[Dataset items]
-- Opening Marker --

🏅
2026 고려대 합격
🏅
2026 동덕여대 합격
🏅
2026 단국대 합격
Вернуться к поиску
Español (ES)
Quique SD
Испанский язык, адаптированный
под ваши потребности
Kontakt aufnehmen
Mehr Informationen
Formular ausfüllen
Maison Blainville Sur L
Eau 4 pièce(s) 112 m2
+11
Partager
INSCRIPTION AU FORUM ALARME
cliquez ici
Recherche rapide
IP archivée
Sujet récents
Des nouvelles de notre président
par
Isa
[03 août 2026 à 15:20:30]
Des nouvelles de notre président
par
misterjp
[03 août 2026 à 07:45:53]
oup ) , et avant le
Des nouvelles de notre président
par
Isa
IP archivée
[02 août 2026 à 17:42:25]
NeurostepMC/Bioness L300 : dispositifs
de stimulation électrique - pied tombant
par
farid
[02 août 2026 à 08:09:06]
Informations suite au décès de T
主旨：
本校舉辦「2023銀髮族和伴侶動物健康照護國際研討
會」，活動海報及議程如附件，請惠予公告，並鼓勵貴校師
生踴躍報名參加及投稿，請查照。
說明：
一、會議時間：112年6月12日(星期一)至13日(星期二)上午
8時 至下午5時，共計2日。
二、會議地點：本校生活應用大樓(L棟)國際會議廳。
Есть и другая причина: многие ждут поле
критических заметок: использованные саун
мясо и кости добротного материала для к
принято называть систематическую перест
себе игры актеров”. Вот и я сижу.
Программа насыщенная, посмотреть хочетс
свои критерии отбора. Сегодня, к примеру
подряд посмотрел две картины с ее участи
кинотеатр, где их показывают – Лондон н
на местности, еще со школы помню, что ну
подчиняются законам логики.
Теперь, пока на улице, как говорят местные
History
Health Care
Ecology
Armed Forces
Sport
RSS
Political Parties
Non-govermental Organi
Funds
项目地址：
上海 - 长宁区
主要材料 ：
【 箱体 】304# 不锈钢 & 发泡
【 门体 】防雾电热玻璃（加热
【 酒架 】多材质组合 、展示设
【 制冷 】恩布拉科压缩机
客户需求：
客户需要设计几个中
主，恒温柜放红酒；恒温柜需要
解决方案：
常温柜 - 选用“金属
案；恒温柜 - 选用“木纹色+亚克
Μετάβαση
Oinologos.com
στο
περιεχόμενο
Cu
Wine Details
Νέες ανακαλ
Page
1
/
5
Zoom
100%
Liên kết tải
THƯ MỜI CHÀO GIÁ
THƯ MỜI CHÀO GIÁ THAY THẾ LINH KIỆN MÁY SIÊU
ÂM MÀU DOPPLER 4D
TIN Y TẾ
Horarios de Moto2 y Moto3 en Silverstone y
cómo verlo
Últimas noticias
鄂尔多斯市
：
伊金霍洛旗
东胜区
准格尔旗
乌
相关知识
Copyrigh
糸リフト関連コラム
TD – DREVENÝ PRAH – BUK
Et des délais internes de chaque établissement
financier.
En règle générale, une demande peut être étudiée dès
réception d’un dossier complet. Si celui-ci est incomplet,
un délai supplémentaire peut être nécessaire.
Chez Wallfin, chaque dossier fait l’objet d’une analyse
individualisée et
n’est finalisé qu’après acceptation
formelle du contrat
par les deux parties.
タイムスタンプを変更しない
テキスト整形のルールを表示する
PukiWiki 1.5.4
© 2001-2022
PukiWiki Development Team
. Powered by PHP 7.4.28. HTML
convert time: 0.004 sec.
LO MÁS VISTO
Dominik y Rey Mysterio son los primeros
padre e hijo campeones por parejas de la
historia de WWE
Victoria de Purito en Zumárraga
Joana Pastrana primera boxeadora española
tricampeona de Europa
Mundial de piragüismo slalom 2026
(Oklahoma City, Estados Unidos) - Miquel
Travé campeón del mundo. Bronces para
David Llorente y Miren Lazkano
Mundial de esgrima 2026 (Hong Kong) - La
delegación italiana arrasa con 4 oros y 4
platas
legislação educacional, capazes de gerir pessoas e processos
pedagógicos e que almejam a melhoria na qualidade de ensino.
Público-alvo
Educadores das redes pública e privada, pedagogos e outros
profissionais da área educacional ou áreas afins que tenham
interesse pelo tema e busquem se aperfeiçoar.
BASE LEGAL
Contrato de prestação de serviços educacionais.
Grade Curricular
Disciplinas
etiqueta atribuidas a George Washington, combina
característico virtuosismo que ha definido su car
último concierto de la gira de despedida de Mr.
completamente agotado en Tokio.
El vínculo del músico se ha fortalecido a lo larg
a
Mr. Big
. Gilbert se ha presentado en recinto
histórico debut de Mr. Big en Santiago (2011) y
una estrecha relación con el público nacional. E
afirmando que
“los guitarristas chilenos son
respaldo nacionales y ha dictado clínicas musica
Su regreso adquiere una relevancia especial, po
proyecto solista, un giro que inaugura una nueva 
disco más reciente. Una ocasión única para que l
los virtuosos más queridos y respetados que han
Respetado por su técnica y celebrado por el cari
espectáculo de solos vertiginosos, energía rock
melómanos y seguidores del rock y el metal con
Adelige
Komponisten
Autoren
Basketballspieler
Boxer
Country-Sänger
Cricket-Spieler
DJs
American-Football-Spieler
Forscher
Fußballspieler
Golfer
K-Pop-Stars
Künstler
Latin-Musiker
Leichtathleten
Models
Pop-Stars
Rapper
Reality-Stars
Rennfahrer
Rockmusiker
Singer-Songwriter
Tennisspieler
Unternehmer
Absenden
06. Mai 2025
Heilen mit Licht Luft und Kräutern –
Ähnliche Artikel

-- Closing Marker --

Reproduce the records above line by line, without any change, up to and including the line that holds "мясо и кости добротного материала для к".

■ **Result of this exercise**:
🏅
2026 고려대 합격
🏅
2026 동덕여대 합격
🏅
2026 단국대 합격
Вернуться к поиску
Español (ES)
Quique SD
Испанский язык, адаптированный
под ваши потребности
Kontakt aufnehmen
Mehr Informationen
Formular ausfüllen
Maison Blainville Sur L
Eau 4 pièce(s) 112 m2
+11
Partager
INSCRIPTION AU FORUM ALARME
cliquez ici
Recherche rapide
IP archivée
Sujet récents
Des nouvelles de notre président
par
Isa
[03 août 2026 à 15:20:30]
Des nouvelles de notre président
par
misterjp
[03 août 2026 à 07:45:53]
oup ) , et avant le
Des nouvelles de notre président
par
Isa
IP archivée
[02 août 2026 à 17:42:25]
NeurostepMC/Bioness L300 : dispositifs
de stimulation électrique - pied tombant
par
farid
[02 août 2026 à 08:09:06]
Informations suite au décès de T
主旨：
本校舉辦「2023銀髮族和伴侶動物健康照護國際研討
會」，活動海報及議程如附件，請惠予公告，並鼓勵貴校師
生踴躍報名參加及投稿，請查照。
說明：
一、會議時間：112年6月12日(星期一)至13日(星期二)上午
8時 至下午5時，共計2日。
二、會議地點：本校生活應用大樓(L棟)國際會議廳。
Есть и другая причина: многие ждут поле
критических заметок: использованные саун
мясо и кости добротного материала для к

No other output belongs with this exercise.